Shuffle (without making it unsolvable)

function shuffle() {
  // 100 random valid moves from the solved state
  for (let i = 0; i < 100; i++) {
    const emptyIdx = board.indexOf(0);
    const [ex, ey] = indexToXY(emptyIdx);
    const neighbors = [[1,0],[-1,0],[0,1],[0,-1]]
      .map(([dx, dy]) => xyToIndex(ex + dx, ey + dy))
      .filter(i => i >= 0 && i < 16);
    const pick = neighbors[Math.floor(Math.random() * neighbors.length)];
    swap(pick, emptyIdx);
  }
  // Snap tiles to new positions (no animation)
  tiles.forEach((tile, i) => {
    if (!tile) return;
    const [x, y] = indexToXY(i);
    tile.position.set(x - 1.5, -(y - 1.5), 0);
  });
}

The "100 random moves from solved" trick guarantees solvability. Randomly shuffling values directly gives you a 50% chance of an unsolvable position (parity invariant).

Win detection

function isSolved() {
  for (let i = 0; i < 15; i++) {
    if (board[i] !== i + 1) return false;
  }
  return board[15] === 0;
}

function celebrate() {
  // S0-07 fireworks, S0-06 hologram glow, your pick.
  // Reuse code you've already written.
}

Polish that elevates it

  • Move counter + timer in the HUD.
  • "Undo" button — keep a move history stack.
  • Tile number rendered in 3D (use Text3D or a CanvasTexture).
  • Mobile-friendly — touch events, fit-to-screen layout.
  • Win celebration — particles or scene rotation that releases tension.

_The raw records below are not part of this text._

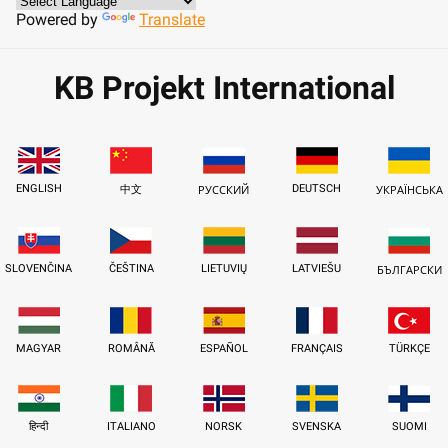
Powered by
Translate
KB Projekt International
ENGLISH
DEUTSCH
中文
РУССКИЙ
УКРАЇНСЬКА
SLOVENČINA
ČEŠTINA
LIETUVIŲ
LATVIEŠU
БЪЛГАРСКИ
MAGYAR
ROMÂNĂ
ESPAÑOL
FRANÇAIS
TÜRKÇE
हिन्दी
ITALIANO
NORSK
SVENSKA
SUOMI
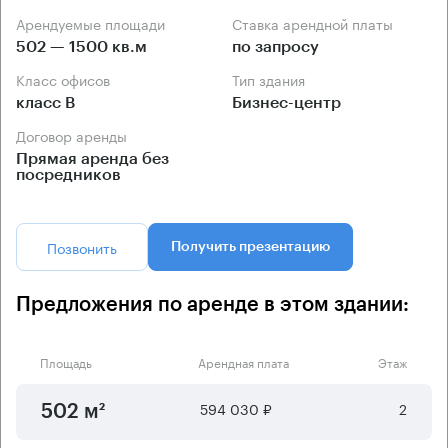
Арендуемые площади
Ставка арендной платы
502 — 1500 кв.м
по запросу
Класс офисов
Тип здания
класс B
Бизнес-центр
Договор аренды
Прямая аренда без
посредников
Позвонить
Получить презентацию
Предложения по аренде в этом здании:
Площадь
Арендная плата
Этаж
594 030 ₽
2
502 м²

Common first-time pitfalls

"All tiles look identical." Add the number. Either Text3D (heavier) or a CanvasTexture per tile with the number painted on. CanvasTexture is faster.
"Shuffling sometimes produces unsolvable boards." Don't randomize positions directly — that breaks the parity invariant. Random moves from solved state preserve solvability.
"Click sometimes misses the tile." Raycaster matches the tile's geometry. With small gaps between tiles, near-edge clicks miss. Either pad each tile's collision (a slightly bigger invisible mesh) or widen the gap visually.

Exercises

  1. Ship V1 end-to-end. Working puzzle, click to slide, shuffle button, win state. Goal: under 4 hours.
  2. Add the polish. Move counter, timer, undo. Each is <30 lines.
  3. Picture mode. Each tile shows a slice of an uploaded image. The classic "puzzle picture" version.